The legislation would also create a five-person oversight panel, chosen by congressional leaders, that would monitor whether companies that received bailout money were living up to the obligations detailed in the bill to retain workers and limit executive pay. Mr. Mnuchin would be required to make regular appearances before Congress to discuss the bailout package and how it was being carried out.
Those guardrails are similar to what lawmakers put in place for the Troubled Asset Relief Program, the $700 billion bank bailout that Congress passed during the 2008 financial crisis. That bill created a special inspector general for the Troubled Asset Relief Program, or SIGTARP, as well as a congressional oversight panel that was led by Elizabeth Warren, now a Democratic senator from Massachusetts.
The quick injection of federal money into the economy, combined with a fast-moving public health crisis, means that opportunities for fraud will be rampant.
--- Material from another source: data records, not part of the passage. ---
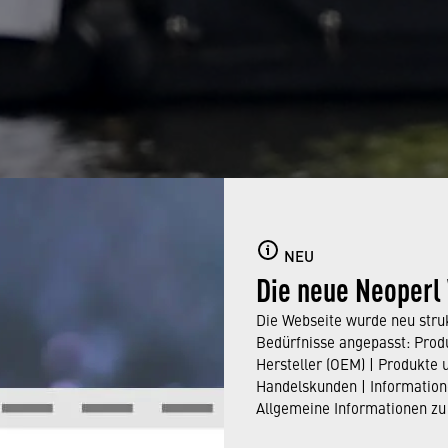
NEU
Die neue Neoperl
Die Webseite wurde neu struk
Bedürfnisse angepasst: Produ
Jun 26, 2024
Hersteller (OEM) | Produkte 
Handelskunden | Information
Allgemeine Informationen zu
An effective oversight mechanism will be crucial to ensuring that the vast injection of government money goes toward relieving the brunt of the economic fallout from the coronavirus pandemic.
“To me, one of the biggest disasters you can have with this is if either in reality or perception there are a handful of policymakers with no guidance and no guardrails picking winners and losers based on a criteria that is only known to themselves,” said Neil M. Barofsky, who was the first special inspector general of the $700 billion TARP bailout for banks.
Of the $2 trillion stimulus package, the pot of money that has received the most scrutiny is Treasury’s Exchange Stabilization Fund, which is traditionally used for managing currency markets.
The original Senate legislation set out $500 billion in funding to be used in support of companies and local governments, with $75 billion earmarked for airlines and national security companies at the Treasury secretary’s discretion. The remaining $425 billion was meant to be used to support Federal Reserve programs.
An ambiguity in the bill’s text could have allowed Mr. Mnuchin to use that money with considerable discretion, said Peter Conti-Brown, a lawyer and Fed historian at The Wharton School at the University of Pennsylvania. He added that the ambiguity seemed like sloppy drafting rather than the intent.
The Republican bill alternately said the funds should be used “in support of” or “as part of” Fed programs; the latter would be much more limiting from the Treasury’s standpoint.
The compromise bill updated that language, so now the funds are specifically dedicated “to” Fed liquidity programs or facilities. “They’re trying to do this as a Fed-Treasury partnership,” Mr. Conti-Brown said, though he added that the new language went “sprinting in the other direction” of the earlier loophole and now left the Fed in charge.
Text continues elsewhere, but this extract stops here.